Sur le chemin de Chateauneuf, Daniel qui a l’œil aiguisé, au milieu des bois touffus, me désignent deux cabanes de pierre sèche dont on ne voit que le sommet du toit pointu. Au carrefour avec le chemin des Craux1, un chêne large étend ses branches fièrement vers le ciel : un arbre pour sylvothérapie ! Bientôt ce sont les montagnes enneigées vers l’est qui nous offrent leur spectacle : Cheval Blanc, Cucuyon et Couard sur un plan plus proche. Le sentier passe à travers champs, parfois protégé par de petits bosquets d’arbres. Dans une fenêtre triangulaire formée par quelques branches d’arbres, une coupole de l’observatoire de Saint-Michel surgit. Le chemin des Treilles coupe le ravin de l’Eté sur un pont complètement envahi de lierre. Arrivés au panneau Petit Sauvan, les traces de pas des chevaux sont nombreux : le centre équestre n’est pas loin. S’il y a un petit Sauvan, c’est qu’il y a un grand, le château de Sauvan, le petit Trianon de Provence, juste de l’autre côté de la route.

Nous sommes devant la carrière de Porchères qui, je le reconnais, est assez impressionnante par sa hauteur et… les nombreux tags colorés, parfois bien réussis.

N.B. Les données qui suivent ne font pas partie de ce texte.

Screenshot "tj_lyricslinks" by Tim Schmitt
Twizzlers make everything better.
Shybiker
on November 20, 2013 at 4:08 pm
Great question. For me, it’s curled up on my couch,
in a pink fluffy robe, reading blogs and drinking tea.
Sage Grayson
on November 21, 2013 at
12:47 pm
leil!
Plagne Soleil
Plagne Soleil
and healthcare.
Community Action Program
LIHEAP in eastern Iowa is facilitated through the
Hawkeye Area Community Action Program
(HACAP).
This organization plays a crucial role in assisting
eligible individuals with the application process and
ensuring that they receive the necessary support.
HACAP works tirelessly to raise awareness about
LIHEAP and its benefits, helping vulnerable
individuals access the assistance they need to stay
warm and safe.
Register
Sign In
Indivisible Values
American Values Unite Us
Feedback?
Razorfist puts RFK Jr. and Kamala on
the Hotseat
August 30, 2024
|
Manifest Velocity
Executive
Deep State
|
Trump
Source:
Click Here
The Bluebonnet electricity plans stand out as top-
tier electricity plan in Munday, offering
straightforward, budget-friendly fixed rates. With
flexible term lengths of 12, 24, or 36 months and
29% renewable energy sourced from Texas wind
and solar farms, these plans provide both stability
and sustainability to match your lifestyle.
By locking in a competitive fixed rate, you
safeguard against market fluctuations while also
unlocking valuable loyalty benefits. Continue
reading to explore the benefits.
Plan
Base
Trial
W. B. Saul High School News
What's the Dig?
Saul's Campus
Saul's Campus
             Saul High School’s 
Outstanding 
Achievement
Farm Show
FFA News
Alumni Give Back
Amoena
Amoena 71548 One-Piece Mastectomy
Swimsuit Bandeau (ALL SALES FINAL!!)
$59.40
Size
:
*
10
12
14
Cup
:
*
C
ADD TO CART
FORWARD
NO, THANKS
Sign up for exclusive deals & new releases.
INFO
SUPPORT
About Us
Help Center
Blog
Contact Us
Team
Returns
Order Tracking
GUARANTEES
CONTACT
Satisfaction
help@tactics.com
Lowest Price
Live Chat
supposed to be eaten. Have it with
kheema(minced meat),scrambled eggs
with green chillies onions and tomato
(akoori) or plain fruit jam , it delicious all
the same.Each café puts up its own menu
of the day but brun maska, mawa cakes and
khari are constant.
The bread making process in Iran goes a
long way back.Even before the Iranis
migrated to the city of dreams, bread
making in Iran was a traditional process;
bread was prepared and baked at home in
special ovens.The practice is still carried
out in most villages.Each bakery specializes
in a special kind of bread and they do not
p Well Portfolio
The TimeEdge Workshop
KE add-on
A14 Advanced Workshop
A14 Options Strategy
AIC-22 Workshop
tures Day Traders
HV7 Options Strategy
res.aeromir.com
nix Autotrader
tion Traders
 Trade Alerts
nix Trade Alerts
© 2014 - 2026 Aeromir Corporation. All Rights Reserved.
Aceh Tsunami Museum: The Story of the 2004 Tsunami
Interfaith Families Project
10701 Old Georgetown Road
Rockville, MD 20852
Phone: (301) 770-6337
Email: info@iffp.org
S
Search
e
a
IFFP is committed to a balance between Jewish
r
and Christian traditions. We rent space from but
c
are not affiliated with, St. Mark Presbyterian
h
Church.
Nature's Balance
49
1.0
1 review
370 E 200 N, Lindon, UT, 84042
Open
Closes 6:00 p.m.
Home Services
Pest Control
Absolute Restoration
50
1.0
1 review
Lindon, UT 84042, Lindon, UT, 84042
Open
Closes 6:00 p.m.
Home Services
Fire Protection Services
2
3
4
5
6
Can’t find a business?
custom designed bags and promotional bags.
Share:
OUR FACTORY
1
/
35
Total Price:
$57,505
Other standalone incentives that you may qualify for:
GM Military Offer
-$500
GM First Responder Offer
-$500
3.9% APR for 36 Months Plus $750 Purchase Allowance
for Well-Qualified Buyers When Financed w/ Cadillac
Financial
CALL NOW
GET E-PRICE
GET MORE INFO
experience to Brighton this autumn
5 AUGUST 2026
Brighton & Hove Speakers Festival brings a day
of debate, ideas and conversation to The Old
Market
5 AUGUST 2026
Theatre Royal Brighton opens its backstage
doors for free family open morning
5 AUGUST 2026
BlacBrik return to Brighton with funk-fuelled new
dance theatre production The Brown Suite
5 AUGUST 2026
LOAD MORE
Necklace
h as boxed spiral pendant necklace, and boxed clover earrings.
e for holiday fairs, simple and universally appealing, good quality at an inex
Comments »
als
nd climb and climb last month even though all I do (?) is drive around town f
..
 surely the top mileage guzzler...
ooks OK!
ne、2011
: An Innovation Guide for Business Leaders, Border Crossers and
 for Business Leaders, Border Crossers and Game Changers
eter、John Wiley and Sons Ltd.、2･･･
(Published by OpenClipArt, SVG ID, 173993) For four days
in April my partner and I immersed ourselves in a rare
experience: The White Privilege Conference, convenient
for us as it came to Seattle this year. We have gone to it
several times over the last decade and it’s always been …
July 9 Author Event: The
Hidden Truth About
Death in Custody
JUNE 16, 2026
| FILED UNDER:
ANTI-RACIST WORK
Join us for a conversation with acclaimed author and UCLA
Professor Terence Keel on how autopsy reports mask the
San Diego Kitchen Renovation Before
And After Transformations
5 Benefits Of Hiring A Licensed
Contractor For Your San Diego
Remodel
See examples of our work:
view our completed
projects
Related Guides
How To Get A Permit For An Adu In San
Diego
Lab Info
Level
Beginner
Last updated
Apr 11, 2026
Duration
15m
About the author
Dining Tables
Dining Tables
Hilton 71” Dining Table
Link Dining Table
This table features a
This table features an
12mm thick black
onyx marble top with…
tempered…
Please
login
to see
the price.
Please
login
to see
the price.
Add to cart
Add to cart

Son exploitation est arrêtée depuis plus de 30 ans.

En regardant bien on détecte deux périodes d’extraction :

  • une époque lointaine où on extrayait la pierre à la main : le front de taille ancien porte des traces de la lame de l’escoudo2 utilisée ici ;
  • une époque moderne (1966 remise en exploitation par les carrières réunies, Lacoste, Vaucluse) où cela se faisait avec une haveuse3  sans forcément respecter le pendage des couches : certains blocs se sont donc fendus en oblique faisant perdre une bonne moitié de leur volume. La tentative d’exploitation souterraine a échoué.

Une cathédrale d’images sauvages, réinvestie par les jeunes qui y déversent des décibels selon l’expression de Gabriel Conte, Le pays de Forcalquier, son lac, sa mer cinq itinéraires géologiques, C’est-à-dire Editions, 2010

Ces carrières de molasse du miocène appelée pierre de Mane, à grains grossiers, jaune pâle devenant gris foncé à l’air libre sont formées de débris d’organismes comme des coquillages. Monuments construits en pierre de Mane : le Prieuré de Salagon notamment lors de la reprise de l’exploitation en 1966, la cathédrale de Forcalquier et la chapelle de la Visitation, le chemin de fer Apt-Volx aujourd’hui désaffecté, les enrochements pour le barrage de la Laye ; je pourrais ajouter l’autel sculpté dédié à Mars retrouvé à 600 m à l’est du château de Sauvan (Carte archéologique de la Gaule : 04. Alpes-de-Haute-Provence, Géraldine Bérard, Guy Barruol, 1997) ce qui prouverait que les carrières étaient exploitées dans l’antiquité. D’un point de vue quantitatif le potentiel demeure. Selon Schéma départemental des carrières, BRGM, BRGM, 2000
Laurent Vallon, maître maçon de Mane, bien connu des Aixois, a été l’architecte  des plus beaux hôtels du XVIIIe en pierre du Midi.

Nous revenons sur le chemin du jas de Porchères ; le linteau d’une cabane de pierre sèche, cabane pas trop typique de celles de Mane, semble bien fragile. Entre deux fils électriques, la chapelle et au-dessus une ligne de montagnes enneigées dont la crête de Geruen (à droite sur la photo) que je reconnais à ses festons blancs. L’environnement ressemble à celui des Mourres avec des bancs de marnes grises.

Nous traversons la prairie hors sentier pour atteindre la chapelle Saint-Jean de Fuzils dont le nom viendrait des pierres à feu (fusils) que l’on trouvait ici.

Pour en savoir (beaucoup) plus La chapelle Saint-Jean de Fuzils

Devant l’esplanade ensoleillée, le mur de pierre nous accueille le temps du pique-nique. Beaucoup proposent un dessert partagé et Yves distribue le traditionnel rhum arrangé.
Bientôt une dame sort de sa maison juste à côté et nous propose de visiter la chapelle dont la toute première construction pourrait dater du VIIIe siècle. La gardienne des lieux est fière d’évoquer sa restauration par une association, et fière du passage de nombreux pèlerins ; elle racontera sa rencontre mémorable avec Paco dans un long récit qui sent la sincérité.